Blue closed the front door and stood watching her, but offered no further explanation, which only increased her agitation.

“If Sweetie was here, would you have told me?” she said. “Or would you have let our daughter hang around with them, too?”

“They’re not dangerous, Gina.”

“How can they not be dangerous?” She heard her voice go up another octave. “Don’t they live on—”

Blue cut her off quickly. “Not anymore. Now they drink tomato juice.”

“Tomato juice?”
Regina didn’t know whether to laugh or cry. “Are they really vampires?”

He nodded. “Yes, baby, they are.”

“Like Dracula?”

“Sort of.”

Suddenly she felt dizzy and confused and she swayed on her feet like she was about to faint. Putting his arm around her waist quickly, Blue guided her over to the couch and sat down beside her as she leaned back and closed her eyes.

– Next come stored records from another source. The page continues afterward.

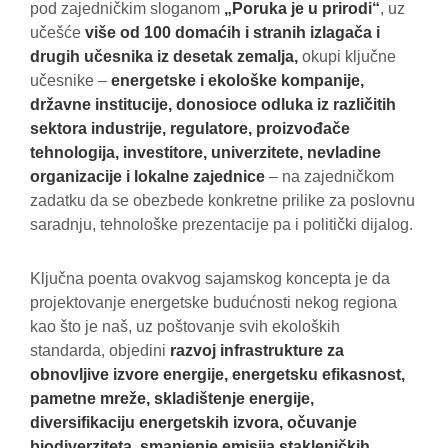
pod zajedničkim sloganom
„Poruka je u prirodi“
, uz
učešće
više od 100 domaćih i stranih izlagača i
drugih učesnika iz desetak zemalja,
okupi ključne
učesnike –
energetske i ekološke kompanije,
državne institucije, donosioce odluka iz različitih
sektora industrije, regulatore, proizvođače
tehnologija, investitore, univerzitete, nevladine
organizacije i lokalne zajednice
– na zajedničkom
zadatku da se obezbede konkretne prilike za poslovnu
saradnju, tehnološke prezentacije pa i politički dijalog.
Ključna poenta ovakvog sajamskog koncepta je da
projektovanje energetske budućnosti nekog regiona
kao što je naš, uz poštovanje svih ekoloških
standarda, objedini
razvoj infrastrukture za
obnovljive izvore
energije, energetsku efikasnost,
pametne mreže, skladištenje energije,
diversifikaciju energetskih izvora,
očuvanje
biodiverziteta
,
smanjenje emisija stakleničkih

“Why don’t you just bring me some wolf bane and a garlic necklace?” Regina said, opening her eyes.

“You know I would never expose you or Sweetie to any danger,” Blue said quietly. “They are not here to do harm to random humans.”

The phrase
random humans
did nothing to reassure her. “What do you call making a bunch of college students their sex slaves?”

“That hasn’t got anything to do with you,” he said. “Those guys made a deal as grown men. Now they have to take responsibility for it as grown men.”

Regina’s thoughts were swirling around in her head so fast, she couldn’t pick just one to bring forward. The whole scene was surreal. She never argued with Blue, and here she was acting like she had just discovered he had a girlfriend stashed somewhere in Buckhead. They had found a way to talk about everything from rehab (her) to reincarnation (him), and all manner of things in between without ever forgetting that they were on the same side. If Blue hadn’t told
her something this important, he must have a good reason. All she had to do was stop freaking out long enough to let him tell her what it was.